Line a large baking sheet with 3 layers of paper towels. Arrange tofu in a single layer on it. Cover with another 2 layers of paper towels. Gently press on the tofu to remove excess liquid. Transfer the tofu to a 9x13-inch baking dish.
Whisk tahini, 1/4 cup orange juice, lime juice, soy sauce, ginger, and garlic in a small bowl. Refrigerate 1/4 cup of the mixture to use as sauce. Whisk the remaining 2 Tbsp. orange juice into the mixture in the bowl. Pour the marinade over the tofu and turn to coat. Cover and refrigerate for 30 minutes, turning once or twice.

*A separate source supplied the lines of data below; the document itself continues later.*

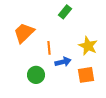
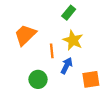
yellow star: (88, 46) -> (73, 40), moved
blue arrow: (63, 62) -> (67, 66), turned -49

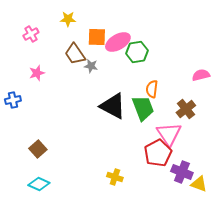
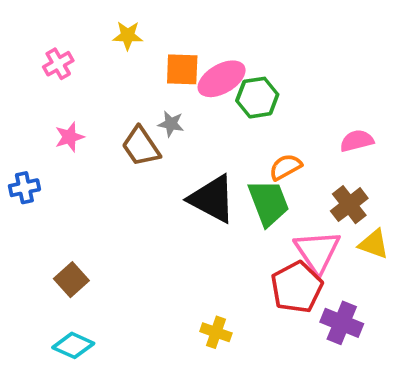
brown trapezoid: (75, 54) -> (141, 146), moved
pink semicircle: (201, 75) -> (357, 141), moved
orange semicircle: (152, 89) -> (285, 167), turned 54
yellow triangle: (199, 184) -> (374, 244), moved

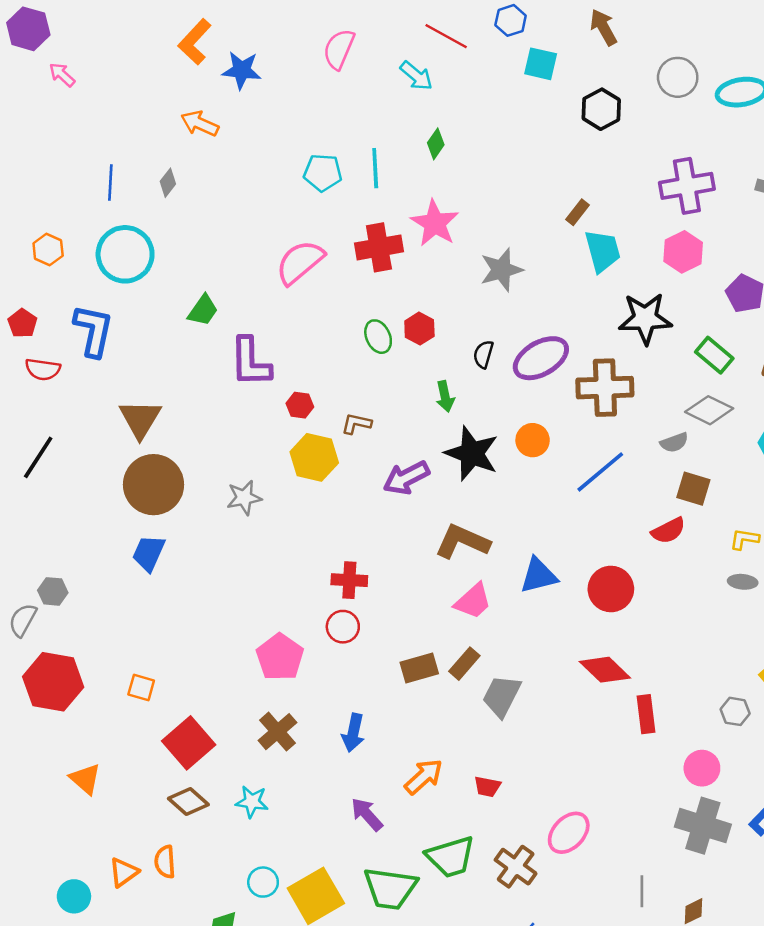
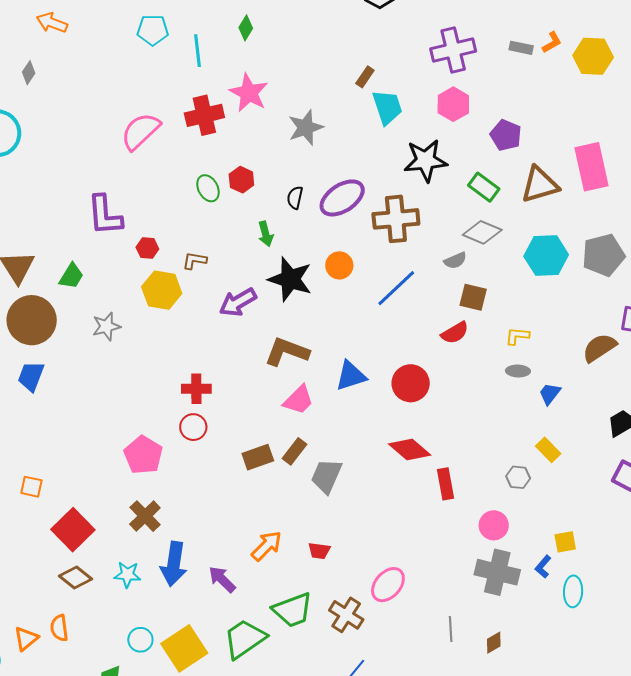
cyan pentagon: (323, 173) -> (153, 30), moved
green trapezoid: (203, 310) -> (71, 276), moved
blue arrow: (353, 733) -> (174, 564), moved, size x1.4
green trapezoid: (390, 888) -> (245, 639), turned 141

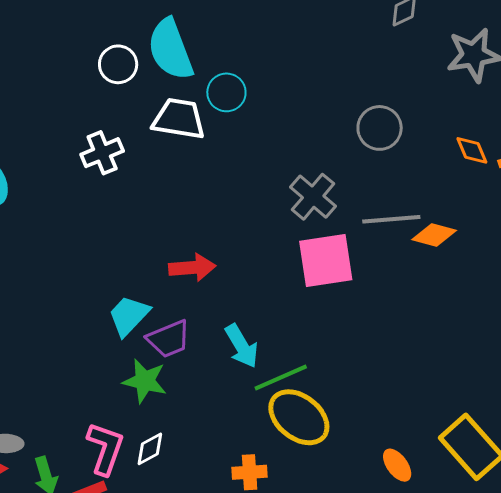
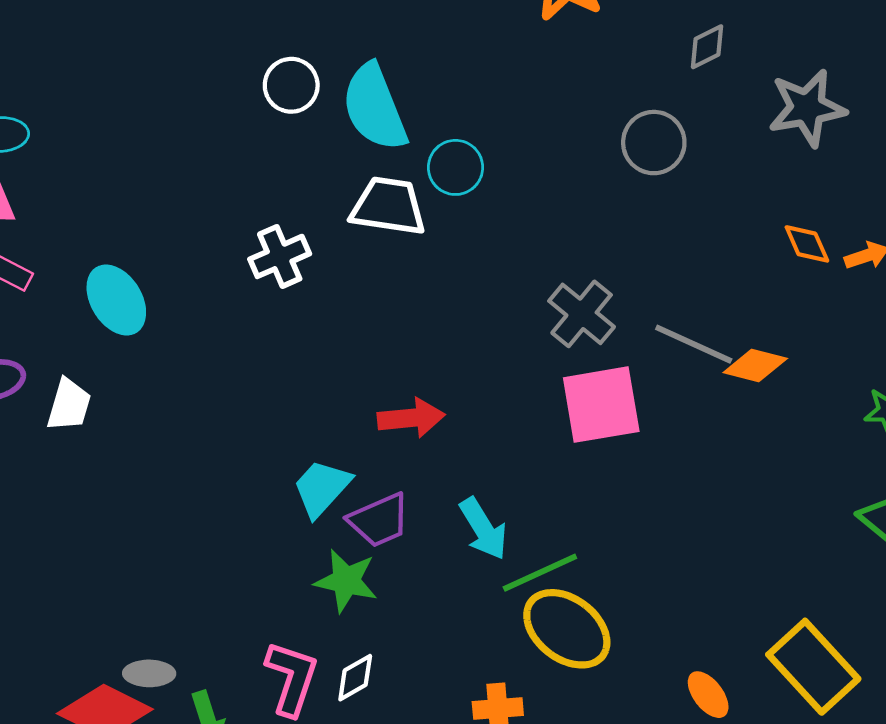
white circle: (118, 64) -> (291, 85), moved
gray circle: (380, 128) -> (654, 143), moved
gray line: (391, 219) -> (694, 344), turned 30

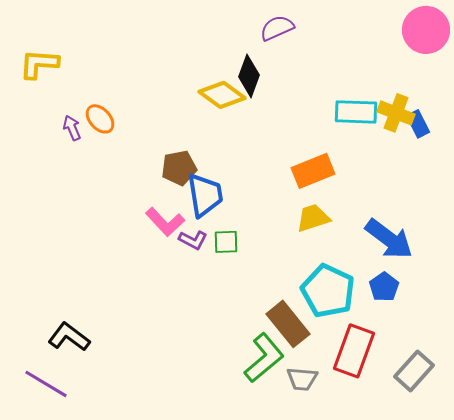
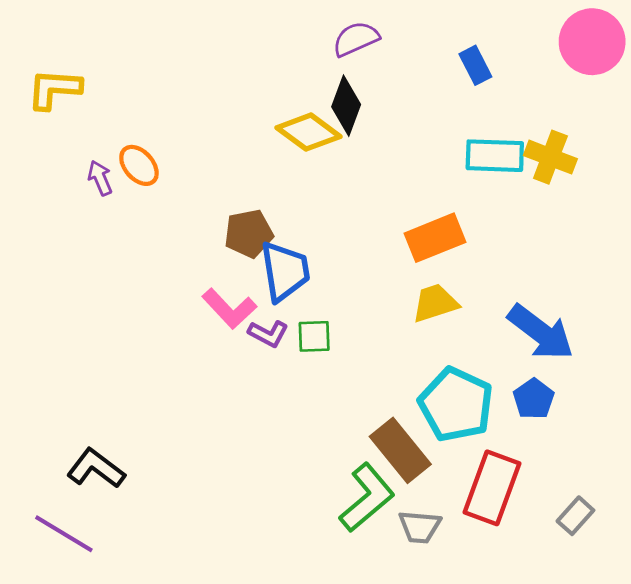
purple semicircle: (277, 28) -> (356, 39), moved
blue rectangle: (418, 124) -> (475, 65), moved
gray rectangle: (414, 371) -> (575, 516), size x0.7

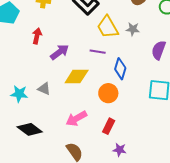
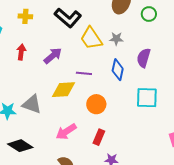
purple arrow: (60, 52) -> (53, 56), moved
purple line: (98, 52) -> (84, 73), moved
blue diamond: (120, 69) -> (118, 70), moved
gray triangle: (44, 89) -> (32, 104), size x1.5

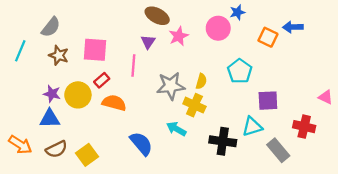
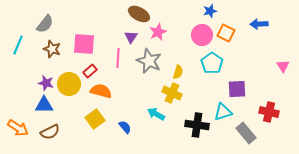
pink circle: (218, 28) -> (202, 35), moved
orange square: (268, 37) -> (226, 33), moved
gray star: (171, 86) -> (149, 61), moved, turned 30
pink triangle: (326, 97) -> (283, 66), moved, turned 32
blue semicircle: (141, 144) -> (125, 127), size x0.6
yellow square: (87, 155) -> (95, 119), moved

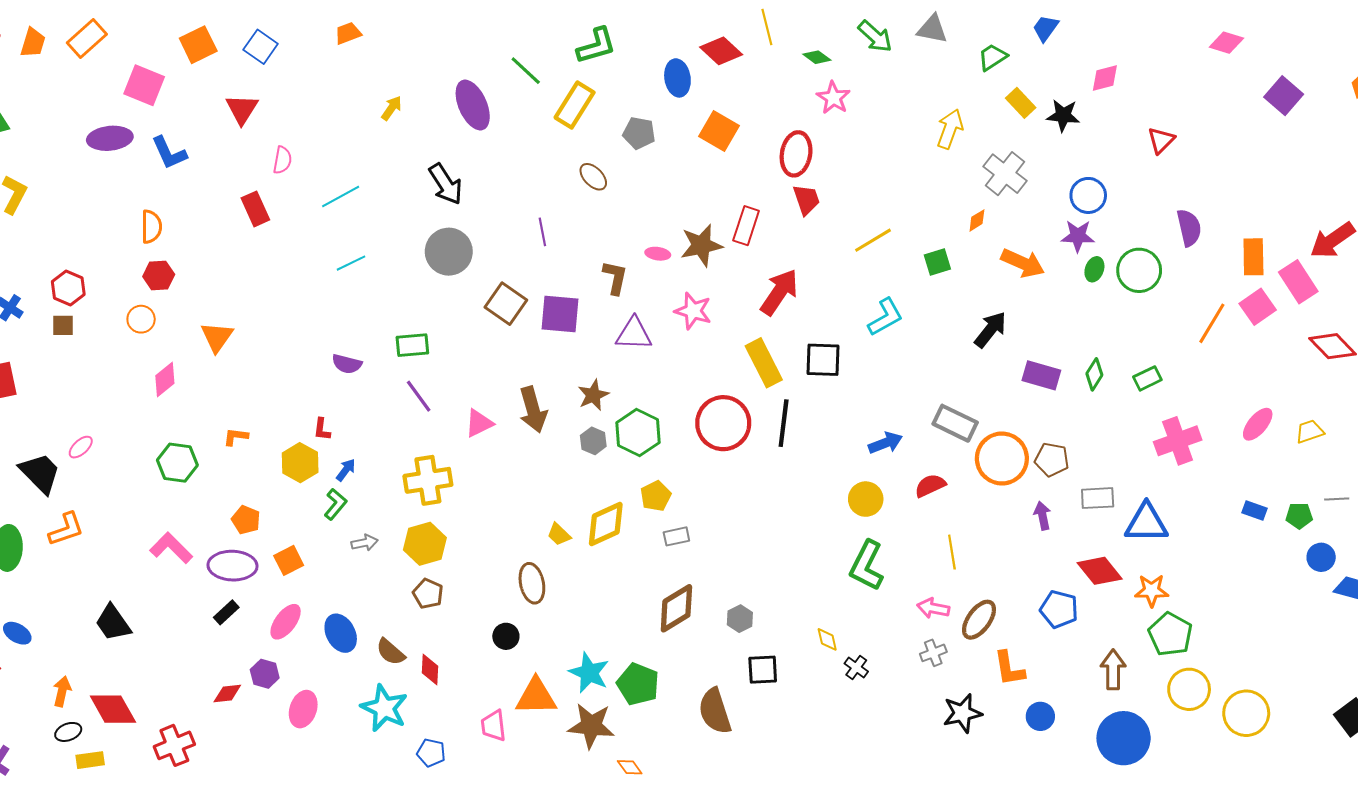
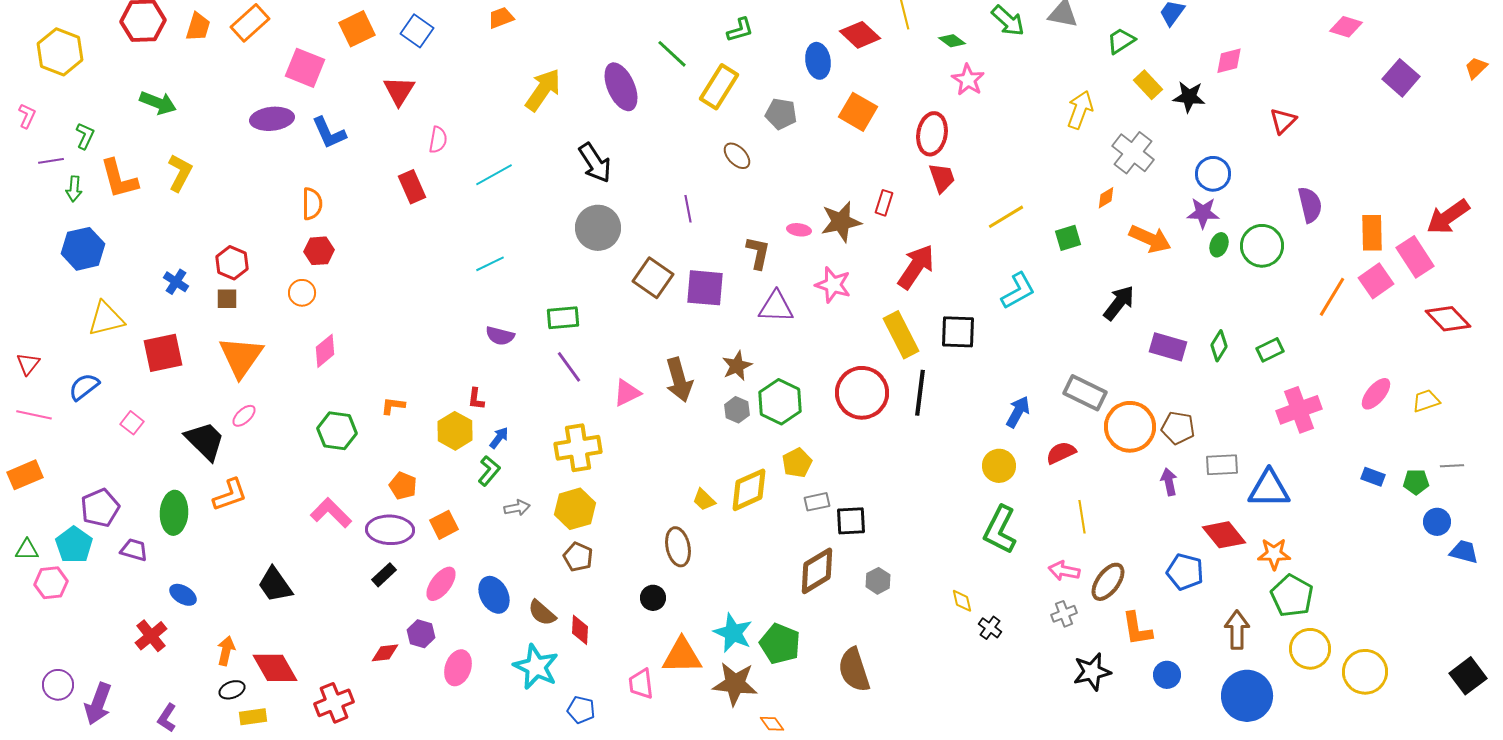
green L-shape: (596, 46) -> (740, 30), size x0.7
yellow arrow: (392, 108) -> (543, 90), size x1.8
red rectangle: (746, 226) -> (884, 203), size x0.7
cyan line: (351, 263) -> (490, 264), moved
orange triangle: (217, 337) -> (241, 357), moved, size x1.4
blue arrow: (885, 443) -> (1018, 412), turned -40
black square: (763, 670) -> (851, 521), moved

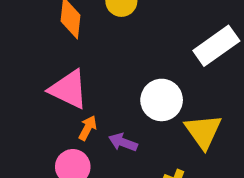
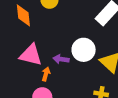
purple arrow: (123, 142) -> (61, 59), moved

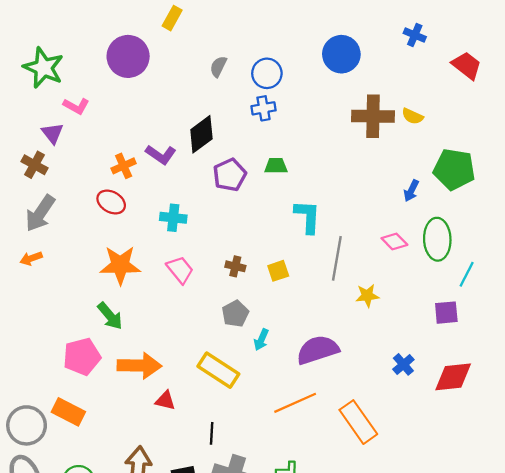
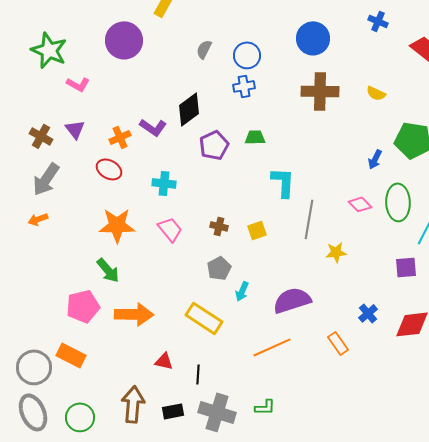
brown cross: (373, 116) -> (320, 91), moved
purple triangle: (53, 133) -> (75, 129), moved
red triangle: (165, 401) -> (164, 361), moved
orange rectangle: (358, 422) -> (338, 343), moved, size x0.6

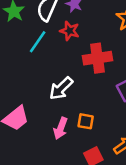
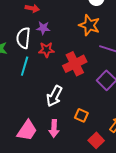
orange square: (86, 121) -> (81, 115), turned 32
pink arrow: (61, 128) -> (54, 128), moved

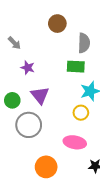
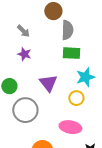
gray arrow: (14, 43) -> (23, 31), moved
gray semicircle: (84, 43) -> (67, 30), moved
purple triangle: (40, 95) -> (48, 83), moved

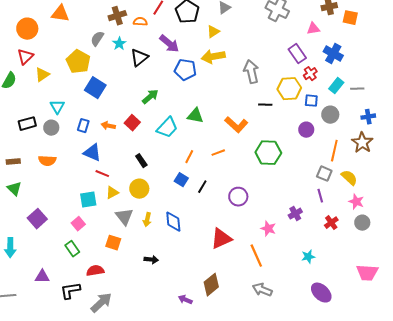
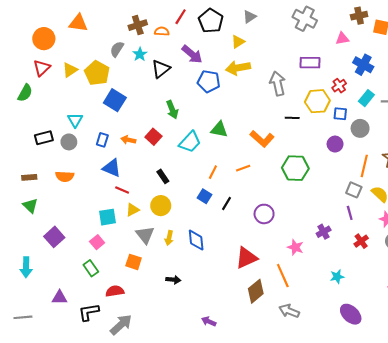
purple rectangle: (297, 54) -> (310, 63), moved, turned -54
yellow triangle: (42, 75) -> (70, 70), moved
green arrow: (150, 97) -> (172, 110), turned 108
brown diamond: (211, 285) -> (256, 291), moved

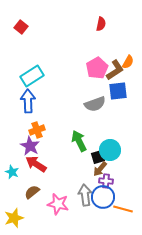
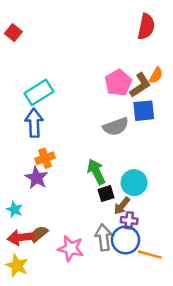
red semicircle: (101, 24) -> (146, 27), moved, size x1.5
red square: (21, 27) -> (13, 33), moved
black square: (98, 157) -> (106, 194), moved
red arrow: (36, 164) -> (21, 237), moved, turned -40
yellow star: (14, 218) -> (17, 266), turned -30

Discard any unabsorbed marinade. Heat 1 tsp. oil in a large nonstick skillet over medium-high heat. Reduce heat to medium. Add half the tofu; sprinkle with 1/8 tsp. salt. Cook for 5 minutes. Flip and cook until lightly browned, 4 to 6 minutes more. Adjust heat as necessary to prevent burning. Transfer the tofu to a plate and keep warm. Repeat with the remaining 1 tsp. oil, tofu, and the remaining 1/8 tsp. salt.
Divide lettuce, carrot, radishes, and scallions among tortillas, arranging the vegetables down the center of each tortilla. Top with tofu and drizzle with the reserved tahini sauce. Sprinkle with sesame seeds, then roll up.